Now, we can statically break a picture we have given textures, but how can we make this breaking process move?

The solution here is to introduce an external uniform variable
```
progress
```

, which is an auto-increment variable with a range of 0 to 1, which indicates the progress of the motion.
Combine this variable with some other variables, plus your favorite vertex transformation logic (formula), we can achieve a lot of amazing effects, such as this example, I use the distance between the center point of the image and the vertices as the benchmark, combined
```
progress
```

with the triangle The function controls the x, y coordinates and gives a certain difference to the z coordinate of each vertex, and finally adds rotation to make the whole effect more dynamic:

```
attribute vec3 position;
attribute vec3 centre;
attribute vec2 uv;
uniform mat4 modelViewMatrix;
uniform mat4 projectionMatrix;
uniform float progress
;uniform float top;
uniform float left;
uniform float width;
uniform float height;
varying vec2 vUv;
vec3 rotate_around_z_in_degrees(vec3 vertex, float degree) {
float alpha = degree * 3.14 / 180.0;
float sina = sin(alpha);
float cosa = cos(alpha);
mat2 m = mat2(cosa, -sina, sina, cosa);
return vec3(m * vertex.xy, vertex.z).xyz;
}
void main() {
vUv = uv;
vec3 new_position = position;
vec3 center = vec3(left + width * 0.5, top + height * 0.5, 0);
vec3 dist = center - centre;
float len = length(dist);
float factor;
if (progress < 0.5) {
factor = progress;
} else {
factor = (1. - progress);
}
float factor1 = len * factor * 10.;
new_position.x -= sin(dist.x * factor1);
new_position.y -= sin(dist.y * factor1);
new_position.z += factor1;
new_position = rotate_around_z_in_degrees(new_position, progress * 360.);
gl_Position = projectionMatrix * modelViewMatrix * vec4(new_position, 1.0);
}
```

## Two pictures natural transition

The vertex animation ends here.

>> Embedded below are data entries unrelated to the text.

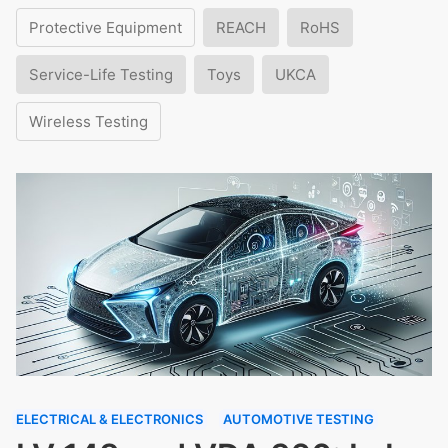
Protective Equipment
REACH
RoHS
Service-Life Testing
Toys
UKCA
Wireless Testing
ELECTRICAL & ELECTRONICS
AUTOMOTIVE TESTING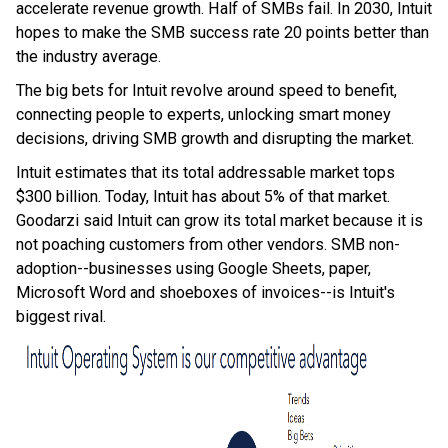
accelerate revenue growth. Half of SMBs fail. In 2030, Intuit
hopes to make the SMB success rate 20 points better than
the industry average.
The big bets for Intuit revolve around speed to benefit,
connecting people to experts, unlocking smart money
decisions, driving SMB growth and disrupting the market.
Intuit estimates that its total addressable market tops
$300 billion. Today, Intuit has about 5% of that market.
Goodarzi said Intuit can grow its total market because it is
not poaching customers from other vendors. SMB non-
adoption--businesses using Google Sheets, paper,
Microsoft Word and shoeboxes of invoices--is Intuit's
biggest rival.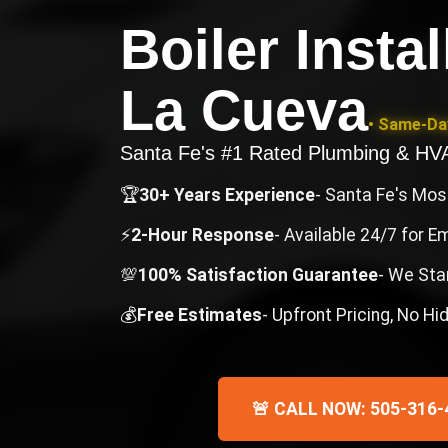
Boiler Insta
La Cueva
• Same-Day
Santa Fe's #1 Rated Plumbing & H
🏆
30+ Years Experience
- Santa Fe's Mo
⚡
2-Hour Response
- Available 24/7 for 
💯
100% Satisfaction Guarantee
- We Sta
💰
Free Estimates
- Upfront Pricing, No H
🚨 CALL NOW: 505-316-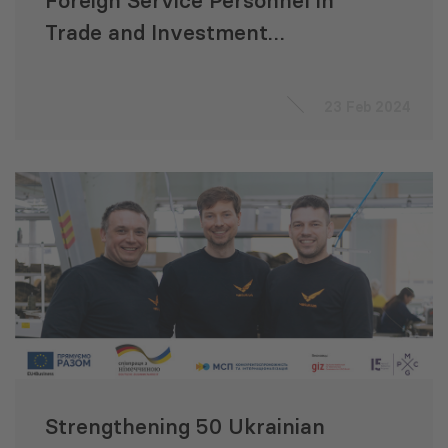
Foreign Service Personnel in
Trade and Investment
Attraction
23 Feb 2024
Strengthening 50 Ukrainian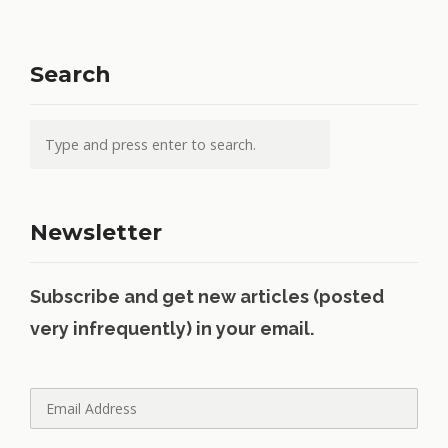
Search
Newsletter
Subscribe and get new articles (posted
very infrequently) in your email.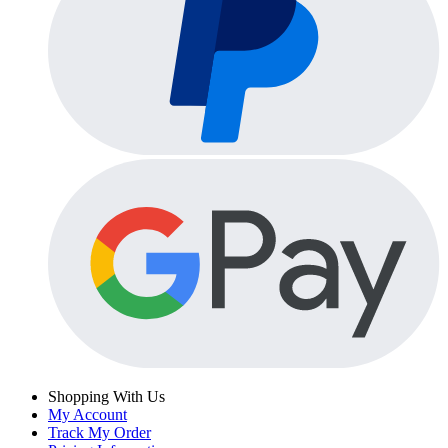
Shopping With Us
My Account
Track My Order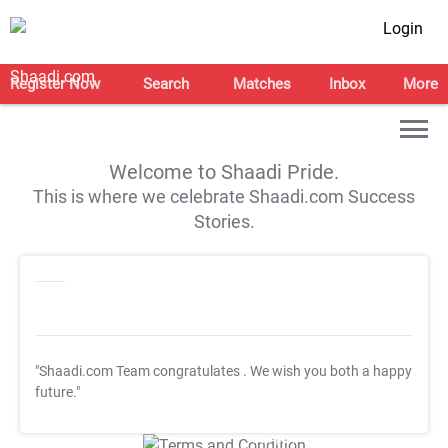
Login
Register Now
Search
Matches
Inbox
More
Welcome to Shaadi Pride.
This is where we celebrate Shaadi.com Success
Stories.
"Shaadi.com Team congratulates
. We wish you both a happy
future."
T&C Apply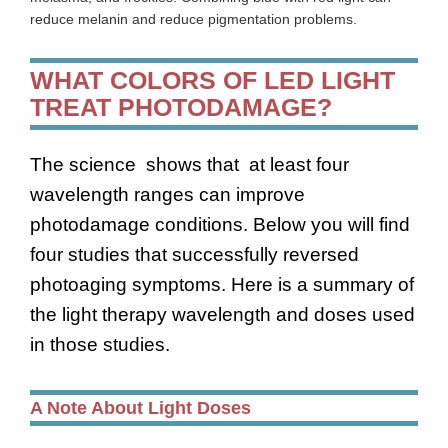
reduce melanin and reduce pigmentation problems.
WHAT COLORS OF LED LIGHT
TREAT PHOTODAMAGE?
The science shows that at least four
wavelength ranges can improve
photodamage conditions. Below you will find
four studies that successfully reversed
photoaging symptoms. Here is a summary of
the light therapy wavelength and doses used
in those studies.
A Note About Light Doses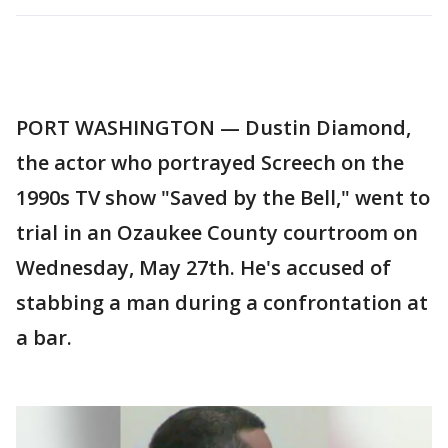
PORT WASHINGTON — Dustin Diamond,
the actor who portrayed Screech on the
1990s TV show "Saved by the Bell," went to
trial in an Ozaukee County courtroom on
Wednesday, May 27th. He's accused of
stabbing a man during a confrontation at
a bar.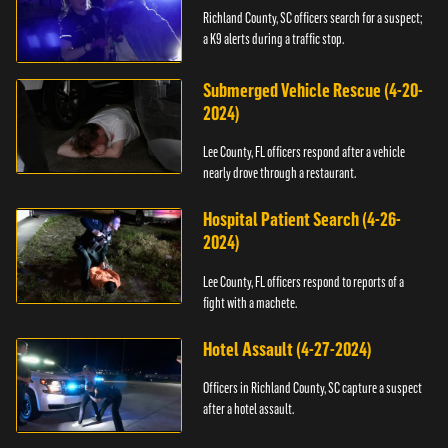
Richland County, SC officers search for a suspect;
a K9 alerts during a traffic stop.
Submerged Vehicle Rescue (4-20-
2024)
Lee County, FL officers respond after a vehicle
nearly drove through a restaurant.
Hospital Patient Search (4-26-
2024)
Lee County, FL officers respond to reports of a
fight with a machete.
Hotel Assault (4-27-2024)
Officers in Richland County, SC capture a suspect
after a hotel assault.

For this effect, the last thing to consider is how to make the two images transition naturally. In fact, this is reflected in the vertex shader above - I used 0.5 as the dividing point to divide the entire motion period into two parts. The first part of the plane is gradually broken, and the second part of the fragment gradually shrinks back to the plane.

With the vertex shader, you can easily complete the natural transition of the two textures by writing the fragment shader:

```
uniform sampler2D image1;
uniform sampler2D image2;
uniform float progress;
varying vec2 vUv;
void main() {
vec4 t_image;
vec4 t_image1 = texture2D(image1, vUv);
vec4 t_image2 = texture2D(image2, vUv);
t_image = progress * t_image1 + (1. - progress) * t_image2;
gl_FragColor = t_image;
}
```

Use
```
progress
```

, the two textures can be mixed according to different weights.